A heating device for producing carbon fibers from a thread-shaped fiber starting material, wherein the heating device has a central tubular induction heating element through which the fiber starting material is moved. The tubular induction heating element is surrounded by thermal insulation. At least one mid- to high-frequency induction coil is provided outside the thermal insulation, and an inert gas flows through the central induction heating element, in particular, for carbonizing and/or graphitizing the fiber starting material. For energy optimization, a first and a second tube element is provided on the outer side of the thermal insulation.

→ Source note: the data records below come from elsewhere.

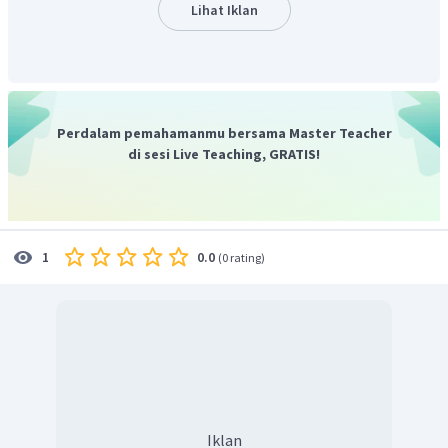
Lihat Iklan
Perdalam pemahamanmu bersama Master Teacher
di sesi Live Teaching, GRATIS!
0.0
1
(
0 rating
)
Iklan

The elements are made of material that is transparent to the induction field of the mid- to high-frequency induction coil and are spaced apart from one another by an annular gap through which the inert gas flows.

Claims

exact text as granted — not AI-modified
The invention claimed is: 
     
       1. A heating device for producing carbon fibers from a threadlike fiber starting material, wherein the heating device comprises a central tubular induction heating element through which the fiber starting material is moved, the tubular induction heating element is surrounded by a thermal insulation, the heating device is an induction coil outside the thermal insulation and the central tubular induction heating element receives a flow of inert gas, wherein
 a heating source is formed by at least one medium to high frequency induction coil, and on the outside of the thermal insulation there are provided a first and a second tube element of material transparent to the induction field of the induction coil, which are separated from each other by an annular gap, through which the inert gas flows, the inert gas is guided in counter flow through the annular gap between the first and the second tube element and through the central tubular induction heating element, wherein at the two axially opposite ends of the central tubular induction heating element and the first and second tube element there is provided a cover element each time, wherein the one cover element is provided for the diverting of the inert gas from the annular gap between the first and the second tube element to the central tubular induction heating element and the other cover element for the introducing of the inert gas into the annular gap between the first and the second tube element and for bringing the inert gas out from the central tubular induction heating element. 
 
     
     
       2. The heating device as claimed in  claim 1 , wherein gas guiding elements are provided in the annular gap between the first and the second tube element. 
     
     
       3. The heating device as claimed in  claim 1 , wherein the inert gas is directed through the central induction heating element in the one axial direction and at the same time the threadlike fiber starting material is moved in the opposite direction through the induction heating element. 
     
     
       4. The heating device as claimed in  claim 1 , wherein at least one fiber starting material thread is moved through the central induction heating element. 
     
     
       5. The heating device as claimed in  claim 4 , wherein a number of fiber starting material threads are moved through the central induction heating element at the same time, the fiber starting material threads lying spaced apart from each other in one plane or in several planes. 
     
     
       6. The heating device as claimed in  claim 1 , wherein the thermal insulation consists of a carbon fiber felt. 
     
     
       7. The heating device as claimed in  claim 6 , wherein the thermal insulation is spaced apart from the central tubular induction heating element by an annular gap through which the inert gas flows. 
     
     
       8. The heating device as claimed in  claim 1 , wherein the thermal insulation has an inner layer of a carbon fiber felt and an outer layer of Al 2 O 3  fibers or of Al 2 O 3 /SiO 2  fibers. 
     
     
       9. The heating device as claimed in  claim 1 , wherein an air lock for the threadlike fiber starting material is provided on each of the two cover elements on the outside. 
     
     
       10. The heating device as claimed in  claim 1 , wherein the cover elements are each designed with a cooling device. 
     
     
       11. The heating device as claimed in  claim 1 , wherein the central tubular induction heating element consists of carbon fiber-reinforced carbon, and the carbon fibers used as the reinforcement are formed by endless fibers. 
     
     
       12. The heating device as claimed in  claim 1 , wherein at the two end sections facing away from each other axially in the central tubular induction heating element there is provided a radiation shielding perforated disk. 
     
     
       13. The heating device as claimed in  claim 1 , wherein adjacent to the two end faces of the thermal insulation facing away from each other axially there is provided in each case at least one radiation shielding annular disk. 
     
     
       14. The heating device as claimed in  claim 1 , wherein at least the first tube element adjacent to the thermal insulation is provided with an infrared reflecting coating on the inside, the outside or both the inside and the outside.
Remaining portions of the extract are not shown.